While Malibu Creek State Park is about a half-hour drive northwest from downtown L.A. if you get up early enough to miss the traffic, heading northeast will take you to Hermit Falls at the cusp of Angeles National Forest. More adventurous than its Malibu counterpart, Hermit Falls showcases a moderate, heavily forested trail leading to a seclusive waterfall. Though you’ll need to grapple down a rope to get to the basin, it’s a picturesque picnic spot that is particularly beautiful during the spring and early summer, when the waterfall tends to be at its fullest.
Pasadena’s Eaton Canyon
Not to be outdone, Pasadena’s Eaton Canyon also features a plunging waterfall and a refreshing mostly shaded hike that can be the perfect antidote to a busy day in the city. While the waterfall’s basin is great for wading and cooling off beneath the water-carved boulders the area is known for, the hike is also loaded with terrific scenery thanks to the gentle stream that cuts through the heart of the trail. With peaceful refuges all over Los Angeles County, there is no shortage of ways to slip into the Californian wilderness for a day of tranquility that is sure to recharge your batteries.
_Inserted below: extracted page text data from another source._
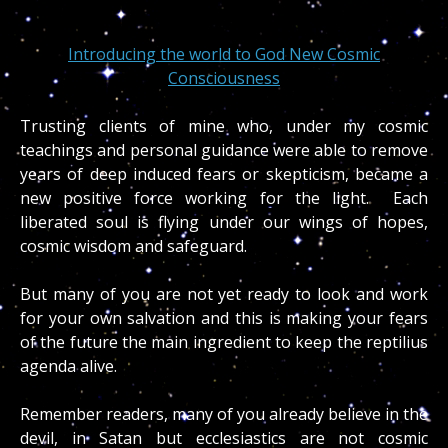
Introducing the world to God New Cosmic
Consciousness
Trusting clients of mine who, under my cosmic
teachings and personal guidance were able to remove
years of deep induced fears or skepticism, became a
new positive force working for the light. Each
liberated soul is flying under our wings of hopes,
cosmic wisdom and safeguard.
But many of you are not yet ready to look and work
for your own salvation and this is making your fears
of the future the main ingredient to keep the reptilius
agenda alive.
Remember readers, many of you already believe in the
devil, in Satan but ecclesiastics are not cosmic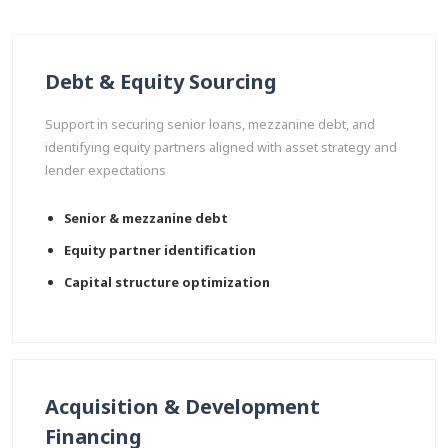
Debt & Equity Sourcing
Support in securing senior loans, mezzanine debt, and
identifying equity partners aligned with asset strategy and
lender expectations
Senior & mezzanine debt
Equity partner identification
Capital structure optimization
Acquisition & Development
Financing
Go horseback riding and more in Griffith Park
You’re probably more likely to think of Ferraris than horses when L.A. comes to mind, but going horseback riding is an age-old pastime in the area and continues to thrive with visitors for a reason. Though you could just snap a distant photo of the famous Hollywood sign and be on your way, there are also great horseback-riding options that will take you through the famous Hollywood hills just like the original settlers of the area.
During a tour with a local company, you’ll enjoy some of the very best views of downtown L.A. while you travel along the paths of famous Griffith Park, one of the largest urban parks in the country. Because there are very few good viewing spots for the Hollywood sign, a horseback ride also gets you much closer than usual, taking you for an up close and personal glimpse of one of L.A.’s most famous landmarks. But even if you’re indifferent about seeing the sign, the horseback ride offers staggering views of L.A.
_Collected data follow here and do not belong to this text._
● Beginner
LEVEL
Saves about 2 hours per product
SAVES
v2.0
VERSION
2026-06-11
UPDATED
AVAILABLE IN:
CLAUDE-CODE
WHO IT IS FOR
To complete a trip to Griffith Park, there are all kinds of other opportunities awaiting outdoor lovers. Not only does the park contain a seemingly endless series of great hikes, but you should also get a nice taste of the local plant and wildlife. Mule deer, gray foxes, more than 200 species of bird, and even the occasional mountain lion wander the area. The park is also packed with wildflowers that are particularly beautiful in the springtime. Visitors tend to find their way to the mysterious Bronson Caves, used as the original Bat Cave for the 1960s Batman TV series, along with a long list of famous movies. Though packing into the main Hollywood strip is one way to experience L.A., heading out to the Hollywood hills trails will give you more of a behind-the-scenes look at the area without having to fight the crowds.
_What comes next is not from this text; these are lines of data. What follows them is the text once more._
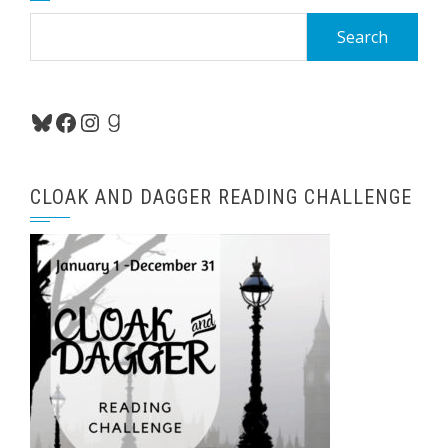
Search
for:
Bluesky
Facebook
Instagram
Goodreads
CLOAK AND DAGGER READING CHALLENGE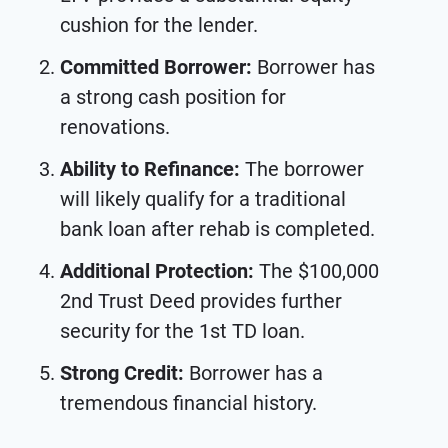
cushion for the lender.
Committed Borrower:
Borrower has
a strong cash position for
renovations.
Ability to
Refinance:
The borrower
will likely qualify for a traditional
bank loan after rehab is completed.
Additional Protection:
The $100,000
2nd Trust Deed provides further
security for the 1st TD loan.
Strong Credit:
Borrower has a
tremendous financial history.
A choose your own adventure
The sheer number of things to do in L.A. can be daunting. Although the beauty of Los Angeles is that it’s a state with endless opportunities for relaxation, adventure, and everything in between thanks to its geographic and cultural diversity. As long as you’re mindful of traffic and willing to get up a little early to beat the crowds, L.A.’s many outdoor adventures can be the perfect weekend activity.